-- INPUT FOR THIS TASK follows --
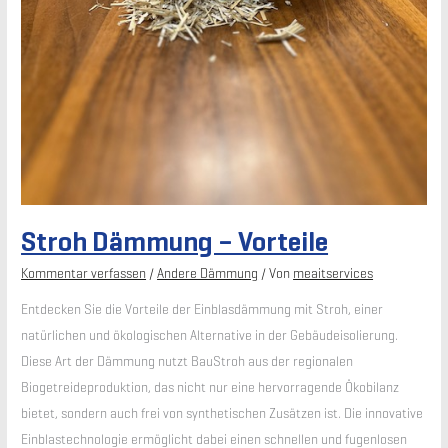
Stroh Dämmung – Vorteile
Kommentar verfassen
/
Andere Dämmung
/ Von
meaitservices
Entdecken Sie die Vorteile der Einblasdämmung mit Stroh, einer
natürlichen und ökologischen Alternative in der Gebäudeisolierung.
Diese Art der Dämmung nutzt BauStroh aus der regionalen
Biogetreideproduktion, das nicht nur eine hervorragende Ökobilanz
bietet, sondern auch frei von synthetischen Zusätzen ist. Die innovative
Einblastechnologie ermöglicht dabei einen schnellen und fugenlosen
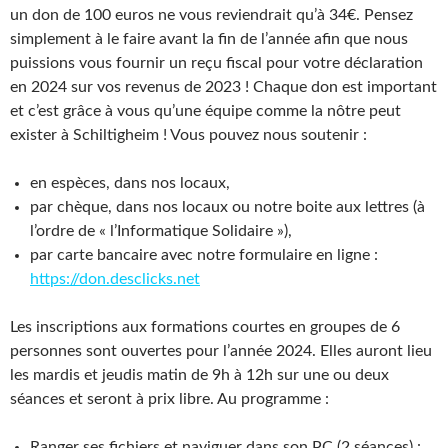
un don de 100 euros ne vous reviendrait qu’à 34€. Pensez
simplement à le faire avant la fin de l’année afin que nous
puissions vous fournir un reçu fiscal pour votre déclaration
en 2024 sur vos revenus de 2023 ! Chaque don est important
et c’est grâce à vous qu’une équipe comme la nôtre peut
exister à Schiltigheim ! Vous pouvez nous soutenir :
en espèces, dans nos locaux,
par chèque, dans nos locaux ou notre boite aux lettres (à
l’ordre de « l’Informatique Solidaire »),
par carte bancaire avec notre formulaire en ligne :
https://don.desclicks.net
Les inscriptions aux formations courtes en groupes de 6
personnes sont ouvertes pour l’année 2024. Elles auront lieu
les mardis et jeudis matin de 9h à 12h sur une ou deux
séances et seront à prix libre. Au programme :
Ranger ses fichiers et naviguer dans son PC (2 séances) :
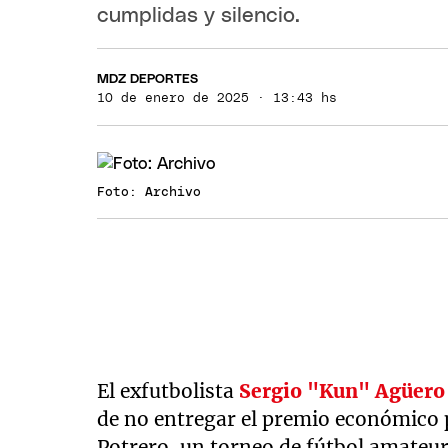
cumplidas y silencio.
MDZ DEPORTES
10 de enero de 2025 · 13:43 hs
Foto: Archivo
El exfutbolista
Sergio "Kun" Agüero
de no entregar el premio económico 
Potrero, un torneo de fútbol amateur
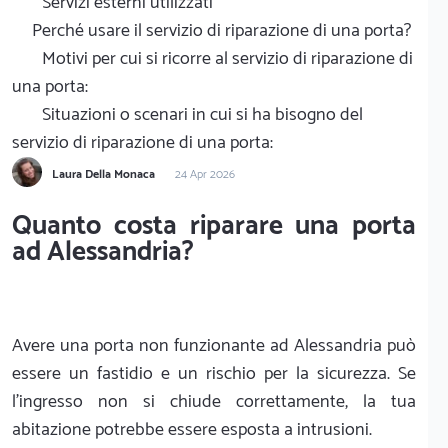
Servizi esterni utilizzati
Perché usare il servizio di riparazione di una porta?
Motivi per cui si ricorre al servizio di riparazione di
una porta:
Situazioni o scenari in cui si ha bisogno del
servizio di riparazione di una porta:
Laura Della Monaca
24 Apr 2026
Quanto costa riparare una porta
ad Alessandria?
Avere una porta non funzionante ad Alessandria può
essere un fastidio e un rischio per la sicurezza. Se
l'ingresso non si chiude correttamente, la tua
abitazione potrebbe essere esposta a intrusioni.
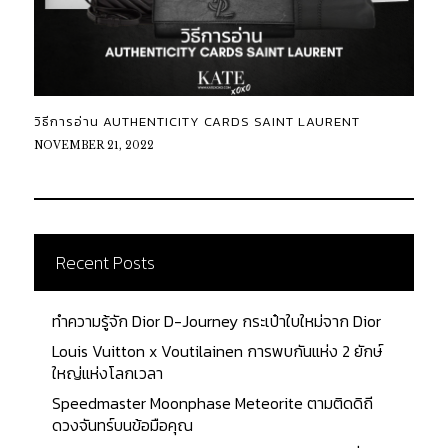
วิธีการอ่าน AUTHENTICITY CARDS SAINT LAURENT
NOVEMBER 21, 2022
Recent Posts
ทำความรู้จัก Dior D-Journey กระเป๋าใบใหม่จาก Dior
Louis Vuitton x Voutilainen การพบกันแห่ง 2 ยักษ์
ใหญ่แห่งโลกเวลา
Speedmaster Moonphase Meteorite ตามติดดิถี
ดวงจันทร์บนข้อมือคุณ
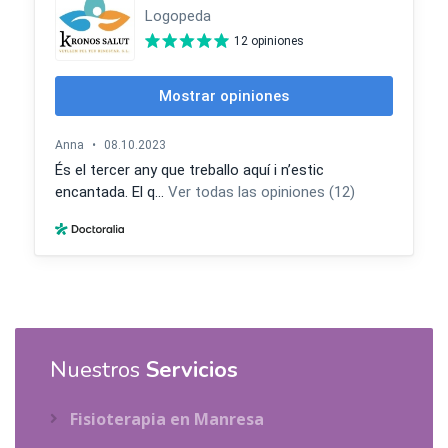
Nuestros
Servicios
Fisioterapia en Manresa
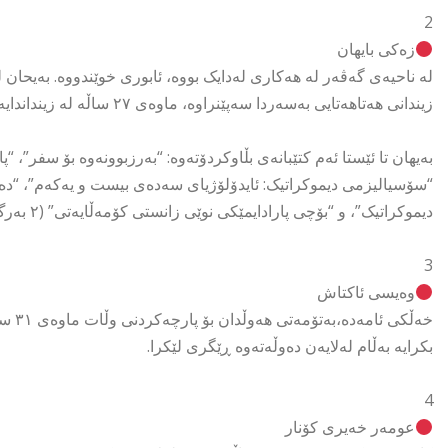
2
زەکی بایھان
زیندانی ھەتاھەتایی بەسەردا سەپێنراوە، ماوەی ٢٧ ساڵە لە زینداندایە.
بەیھان تا ئێستا ئەم کتێبانەی بڵاوکردۆتەوە: “بەرزبوونەوە بۆ سفر”، 
“سۆسیالیزمی دیموکراتیک: ئایدۆلۆژیای سەدەی بیست و یەکەم”، “دە
دیموکراتیک”، و “بۆچی پارادایمێکی نوێی زانستی کۆمەڵایەتی” (٢ بەرگ).
3
وەیسی ئاکتاش
بکرایە بەڵام لەلایەن دەوڵەتەوە ڕێگری لێکرا.
4
عومەر خەیری کۆنار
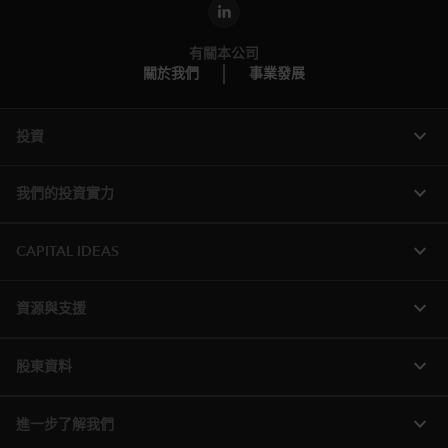
有關本公司
關於我們
事業發展
expand_more
投資
expand_more
我們的投資實力
expand_more
CAPITAL IDEAS
expand_more
資源與支援
expand_more
股東資料
expand_more
進一步了解我們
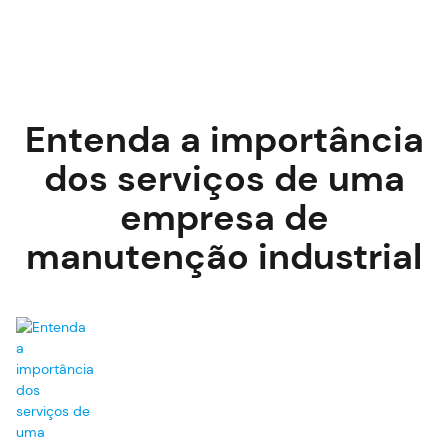
Entenda a importância
dos serviços de uma
empresa de
manutenção industrial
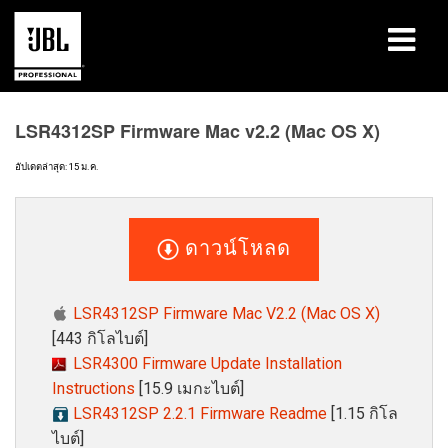
ผลิตภัณฑ์
LSR4312SP Firmware Mac v2.2 (Mac OS X)
กรณีศึกษา
อัปเดตล่าสุด: 15 ม.ค.
เซสชันการเรียนรู้
ดาวน์โหลด
การฝึกอบรม
เกี่ยวกับ
LSR4312SP Firmware Mac V2.2 (Mac OS X)
[443 กิโลไบต์]
ที่ซื้อและเชื่อมต่อ
LSR4300 Firmware Update Installation
Instructions
[15.9 เมกะไบต์]
การสนับสนุน
LSR4312SP 2.2.1 Firmware Readme
[1.15 กิโล
ไบต์]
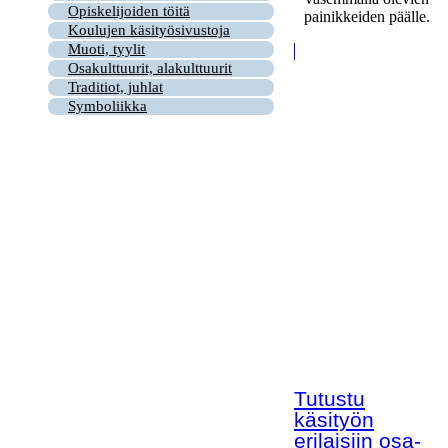
Opiskelijoiden töitä
painikkeiden päälle.
Koulujen käsityösivustoja
Muoti, tyylit
Osakulttuurit, alakulttuurit
Traditiot, juhlat
Symboliikka
Tutustu
käsityön
erilaisiin osa-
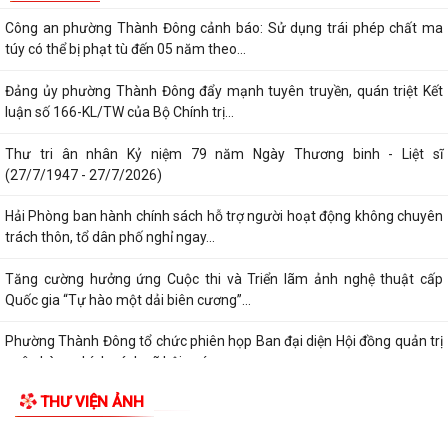
Công an phường Thành Đông cảnh báo: Sử dụng trái phép chất ma
túy có thể bị phạt tù đến 05 năm theo...
Đảng ủy phường Thành Đông đẩy mạnh tuyên truyền, quán triệt Kết
luận số 166-KL/TW của Bộ Chính trị...
Thư tri ân nhân Kỷ niệm 79 năm Ngày Thương binh - Liệt sĩ
(27/7/1947 - 27/7/2026)
Hải Phòng ban hành chính sách hỗ trợ người hoạt động không chuyên
trách thôn, tổ dân phố nghỉ ngay...
Tăng cường hưởng ứng Cuộc thi và Triển lãm ảnh nghệ thuật cấp
Quốc gia “Tự hào một dải biên cương”...
Phường Thành Đông tổ chức phiên họp Ban đại diện Hội đồng quản trị
ngân hàng chính sách xã hội quý...
THƯ VIỆN ẢNH
Hơn 1.600 đoàn viên, người lao động trên địa bàn phường Thành Đông
tham gia bữa cơm công đoàn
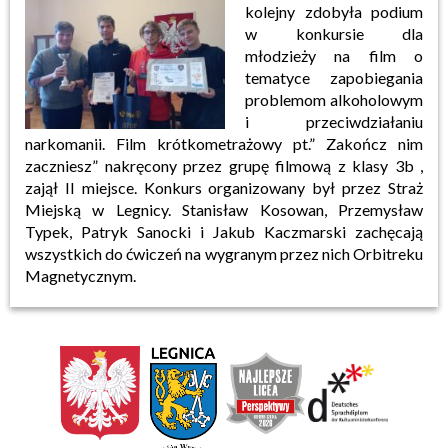
kolejny zdobyła podium
w konkursie dla
młodzieży na film o
tematyce zapobiegania
problemom alkoholowym
i przeciwdziałaniu
narkomanii. Film krótkometrażowy pt.” Zakończ nim
zaczniesz” nakręcony przez grupę filmową z klasy 3b ,
zajął II miejsce. Konkurs organizowany był przez Straż
Miejską w Legnicy. Stanisław Kosowan, Przemysław
Typek, Patryk Sanocki i Jakub Kaczmarski zachęcają
wszystkich do ćwiczeń na wygranym przez nich Orbitreku
Magnetycznym.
-- INPUT FOR THIS TASK concluded --
• WORK TO BE COMPLETED
Take each line in the listing that has the word "séances" and copy it.

• WRITTEN SOLUTION
séances et seront à prix libre. Au programme :
Ranger ses fichiers et naviguer dans son PC (2 séances) :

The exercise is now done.